Satellite – The availability of satellite Internet access is a real benefit in those areas that would otherwise have no Internet connectivity at all. Satellite dishes require a clear line of sight to the satellite.
Dial-up Telephone – An inexpensive option that uses any phone line and a modem. The low bandwidth provided by a dial-up modem connection is usually not sufficient for large data transfer, although it is useful for mobile access while traveling.
Many homes and small offices are more commonly being connected directly with fiber optic cables. This enables an ISP to provide higher bandwidth speeds and support more services such as Internet, phone, and TV.
The choice of connection varies depending on geographical location and service provider availability.
Businesses Internet Connections (1.2.4.3)

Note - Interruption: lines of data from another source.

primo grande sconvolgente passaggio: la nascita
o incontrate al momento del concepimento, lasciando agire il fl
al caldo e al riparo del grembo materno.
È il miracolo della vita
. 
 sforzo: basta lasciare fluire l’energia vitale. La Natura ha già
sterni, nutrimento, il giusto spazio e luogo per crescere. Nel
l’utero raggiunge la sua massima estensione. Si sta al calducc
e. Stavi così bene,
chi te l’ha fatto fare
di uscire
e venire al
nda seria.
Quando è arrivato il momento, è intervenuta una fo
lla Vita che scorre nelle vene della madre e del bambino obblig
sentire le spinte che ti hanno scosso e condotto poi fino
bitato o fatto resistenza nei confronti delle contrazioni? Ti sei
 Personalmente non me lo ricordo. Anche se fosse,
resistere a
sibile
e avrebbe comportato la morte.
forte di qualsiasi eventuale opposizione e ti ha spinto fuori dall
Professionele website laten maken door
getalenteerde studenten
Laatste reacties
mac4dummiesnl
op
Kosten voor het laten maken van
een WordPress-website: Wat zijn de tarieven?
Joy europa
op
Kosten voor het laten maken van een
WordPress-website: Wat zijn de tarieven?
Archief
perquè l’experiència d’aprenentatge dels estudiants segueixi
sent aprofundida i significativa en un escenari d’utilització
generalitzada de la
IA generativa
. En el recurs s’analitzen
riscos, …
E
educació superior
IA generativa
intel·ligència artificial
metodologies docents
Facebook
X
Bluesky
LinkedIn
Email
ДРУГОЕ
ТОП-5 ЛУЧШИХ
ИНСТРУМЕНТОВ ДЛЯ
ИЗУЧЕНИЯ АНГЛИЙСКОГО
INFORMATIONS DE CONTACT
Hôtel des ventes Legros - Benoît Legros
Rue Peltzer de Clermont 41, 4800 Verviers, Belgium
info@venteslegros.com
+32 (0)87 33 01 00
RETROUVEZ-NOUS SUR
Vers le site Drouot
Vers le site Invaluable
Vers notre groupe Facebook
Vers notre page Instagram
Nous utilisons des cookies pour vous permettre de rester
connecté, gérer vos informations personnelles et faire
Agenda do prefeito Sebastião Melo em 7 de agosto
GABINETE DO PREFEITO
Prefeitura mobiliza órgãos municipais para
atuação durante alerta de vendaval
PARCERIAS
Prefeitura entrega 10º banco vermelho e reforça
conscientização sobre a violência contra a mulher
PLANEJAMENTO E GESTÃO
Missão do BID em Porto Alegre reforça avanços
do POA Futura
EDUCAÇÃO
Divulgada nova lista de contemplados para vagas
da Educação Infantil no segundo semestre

Corporate connection options differ from home user options. Businesses may require higher bandwidth, dedicated bandwidth, and managed services. Connection options available differ depending on the type of service providers located nearby.
Figure 1-21 illustrates common connection options for businesses.
Figure 1-21 Typical Business Connection Options
Dedicated Leased Line – Leased lines are actually reserved circuits within the service provider’s network that connect geographically separated offices for private voice and/or data networking. The circuits are typically rented at a monthly or yearly rate. They can be expensive.
Ethernet WAN – Ethernet WANs extend LAN access technology into the WAN. Ethernet is a LAN technology you will learn about in a later chapter. The benefits of Ethernet are now being extended into the WAN.
DSL – Business DSL is available in various formats. A popular choice is Symmetric Digital Subscriber Lines (SDSL), which is similar to the consumer version of DSL but provides uploads and downloads at the same speeds.
Satellite – Similar to small office and home office users, satellite service can provide a connection when a wired solution is not available.
The choice of connection varies depending on geographical location and service provider availability.